# [Requirement]
The result should be every line of the listing that holds the word "FUTURE".

-*-*-

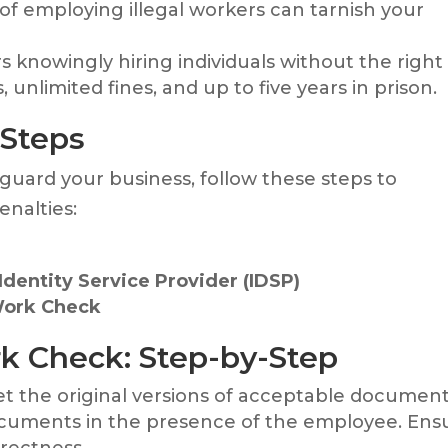
 of employing illegal workers can tarnish your
s knowingly hiring individuals without the right
unlimited fines, and up to five years in prison.
 Steps
guard your business, follow these steps to
enalties:
dentity Service Provider (IDSP)
Work Check
k Check: Step-by-Step
et the original versions of acceptable document
ocuments in the presence of the employee. Ens
rrectness.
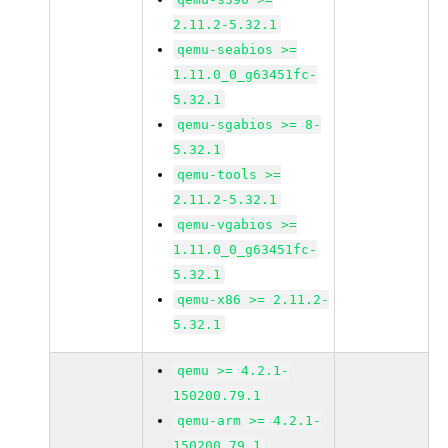
2.11.2-5.32.1
qemu-seabios >=
1.11.0_0_g63451fc-
5.32.1
qemu-sgabios >= 8-
5.32.1
qemu-tools >=
2.11.2-5.32.1
qemu-vgabios >=
1.11.0_0_g63451fc-
5.32.1
qemu-x86 >= 2.11.2-
5.32.1
qemu >= 4.2.1-
150200.79.1
qemu-arm >= 4.2.1-
150200.79.1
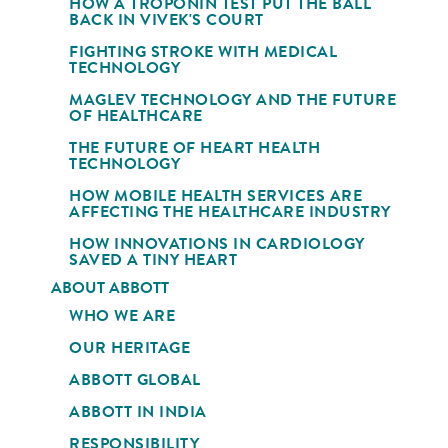
HOW A TROPONIN TEST PUT THE BALL
BACK IN VIVEK'S COURT
FIGHTING STROKE WITH MEDICAL
TECHNOLOGY
MAGLEV TECHNOLOGY AND THE FUTURE
OF HEALTHCARE
THE FUTURE OF HEART HEALTH
TECHNOLOGY
HOW MOBILE HEALTH SERVICES ARE
AFFECTING THE HEALTHCARE INDUSTRY
HOW INNOVATIONS IN CARDIOLOGY
SAVED A TINY HEART
ABOUT ABBOTT
WHO WE ARE
OUR HERITAGE
ABBOTT GLOBAL
ABBOTT IN INDIA
RESPONSIBILITY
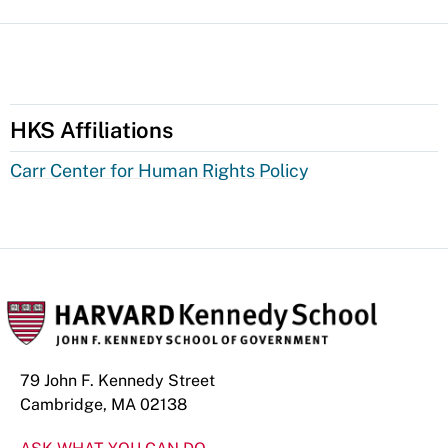
HKS Affiliations
Carr Center for Human Rights Policy
79 John F. Kennedy Street
Cambridge, MA 02138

-*-*-

# [Answer box]
MAGLEV TECHNOLOGY AND THE FUTURE
THE FUTURE OF HEART HEALTH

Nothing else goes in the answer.